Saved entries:
◆ ◆ ◆ ◆ ◆

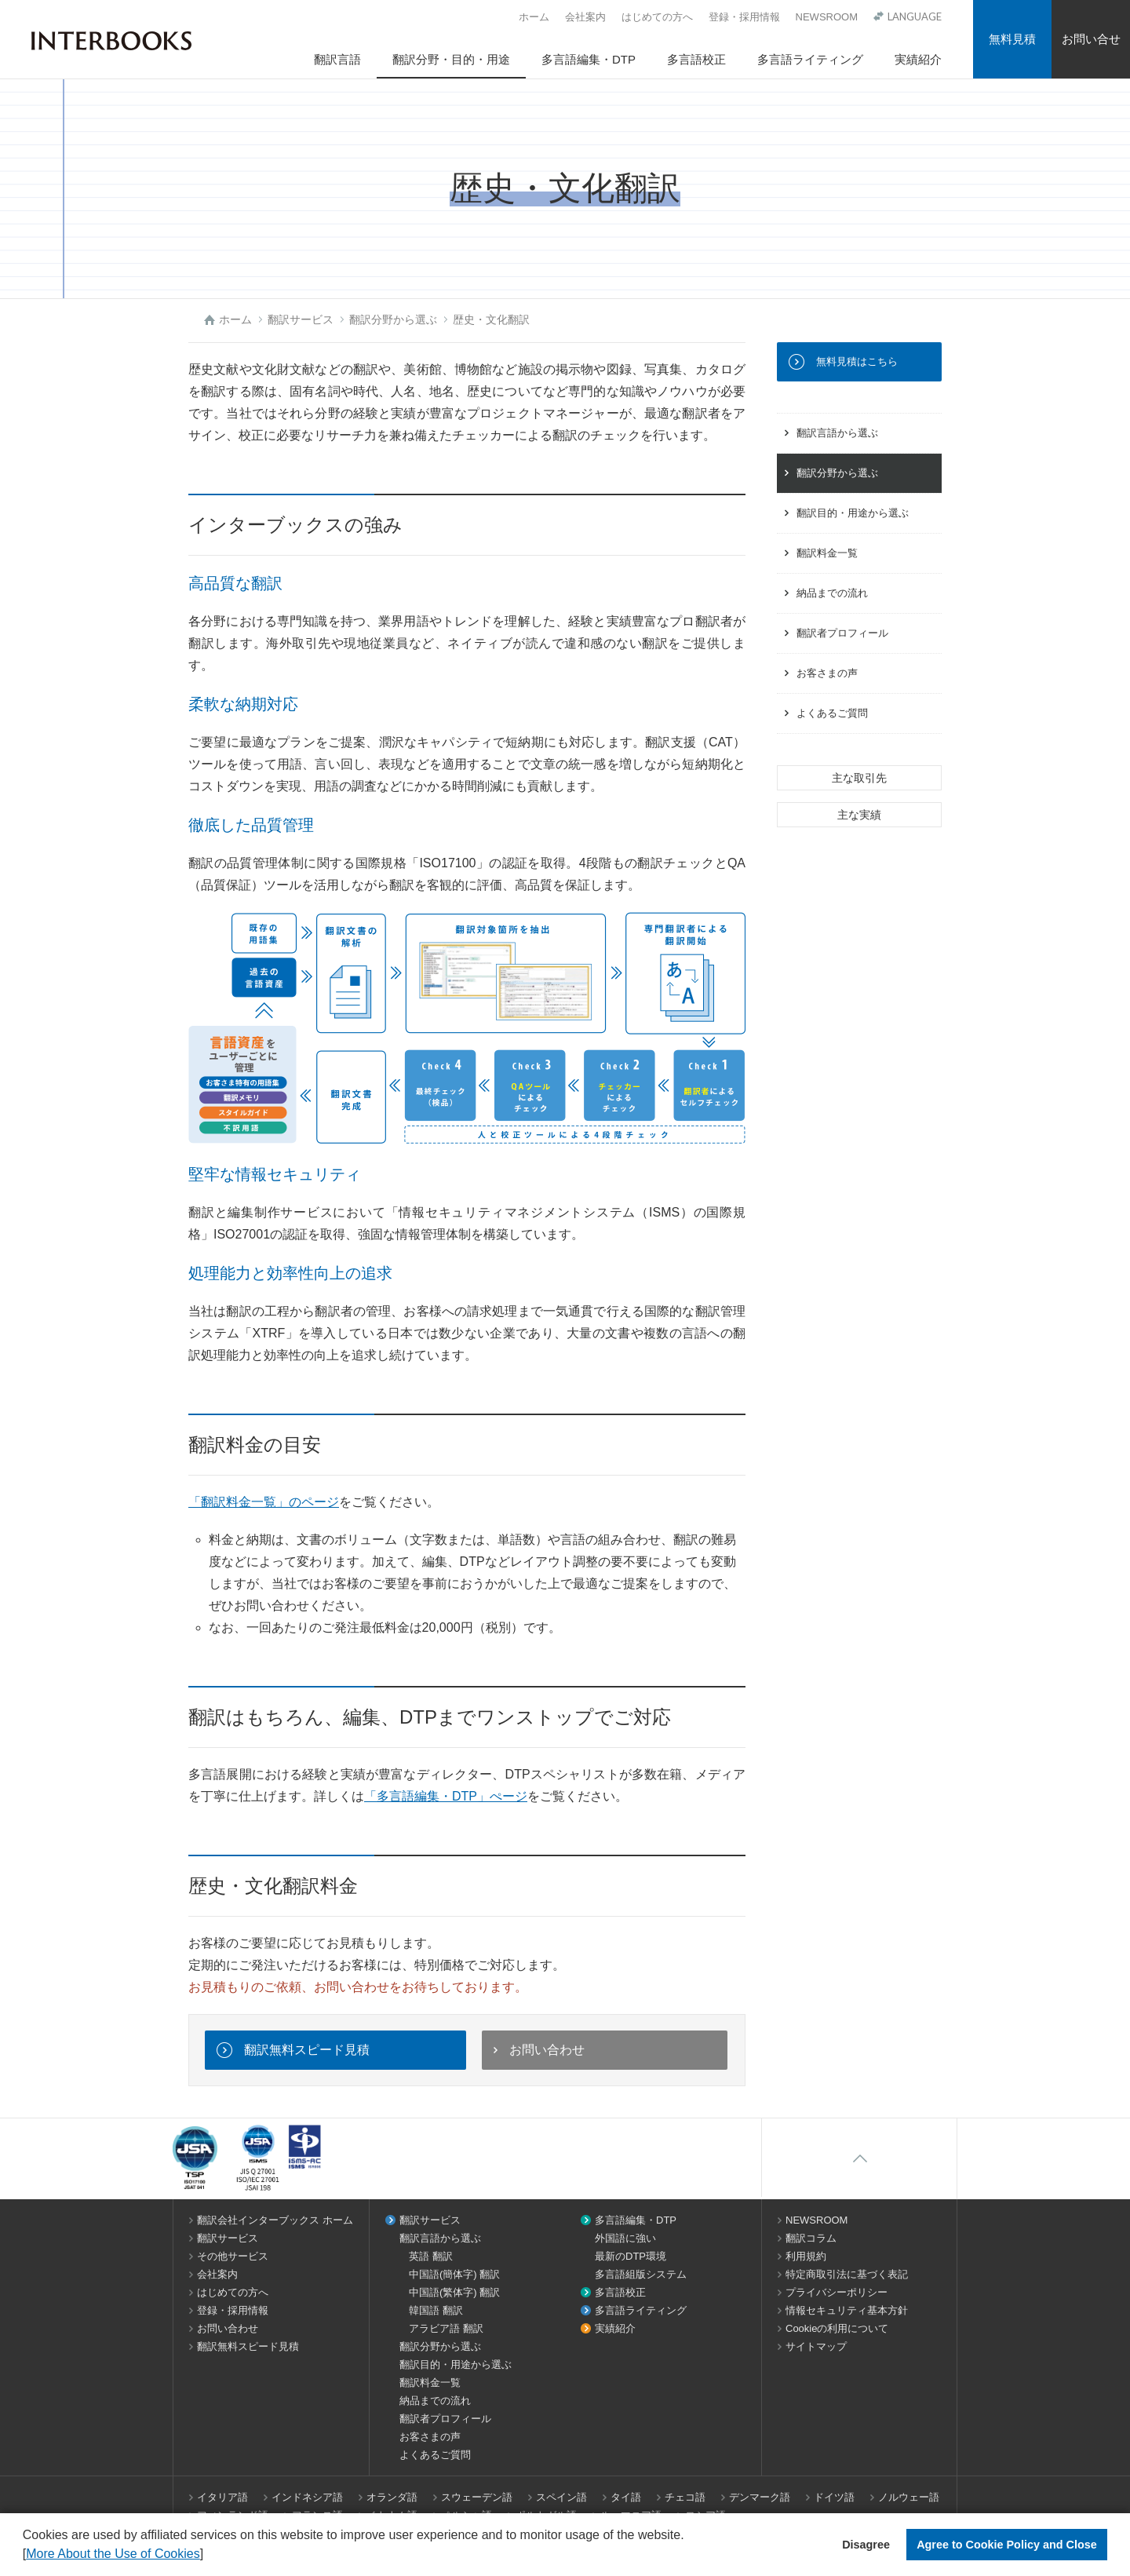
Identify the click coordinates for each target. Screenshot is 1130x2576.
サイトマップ (816, 2346)
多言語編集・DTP (588, 59)
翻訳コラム (811, 2238)
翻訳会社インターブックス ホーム (275, 2220)
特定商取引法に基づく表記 (847, 2274)
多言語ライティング (810, 59)
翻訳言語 (337, 59)
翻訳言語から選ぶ (837, 433)
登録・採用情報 (744, 17)
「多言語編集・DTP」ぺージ (445, 1796)
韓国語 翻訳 (436, 2310)
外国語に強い (625, 2238)
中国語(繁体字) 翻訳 (454, 2292)
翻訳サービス (227, 2238)
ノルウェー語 (908, 2497)
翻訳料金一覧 (827, 553)
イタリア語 (222, 2497)
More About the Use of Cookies (112, 2553)
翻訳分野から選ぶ (837, 473)
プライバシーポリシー (837, 2292)
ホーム (534, 17)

◆ ◆ ◆ ◆ ◆

■ **TASK TO CARRY OUT**
Set down all the entries above verbatim, and include none of the pictures.

■ **WORKED SOLUTION**
Identify the click coordinates for each target. Screenshot is 1130x2576.
サイトマップ (816, 2346)
多言語編集・DTP (588, 59)
翻訳コラム (811, 2238)
翻訳会社インターブックス ホーム (275, 2220)
特定商取引法に基づく表記 (847, 2274)
多言語ライティング (810, 59)
翻訳言語 (337, 59)
翻訳言語から選ぶ (837, 433)
登録・採用情報 (744, 17)
「多言語編集・DTP」ぺージ (445, 1796)
韓国語 翻訳 (436, 2310)
外国語に強い (625, 2238)
中国語(繁体字) 翻訳 (454, 2292)
翻訳サービス (227, 2238)
ノルウェー語 (908, 2497)
翻訳料金一覧 (827, 553)
イタリア語 (222, 2497)
More About the Use of Cookies (112, 2553)
翻訳分野から選ぶ (837, 473)
プライバシーポリシー (837, 2292)
ホーム (534, 17)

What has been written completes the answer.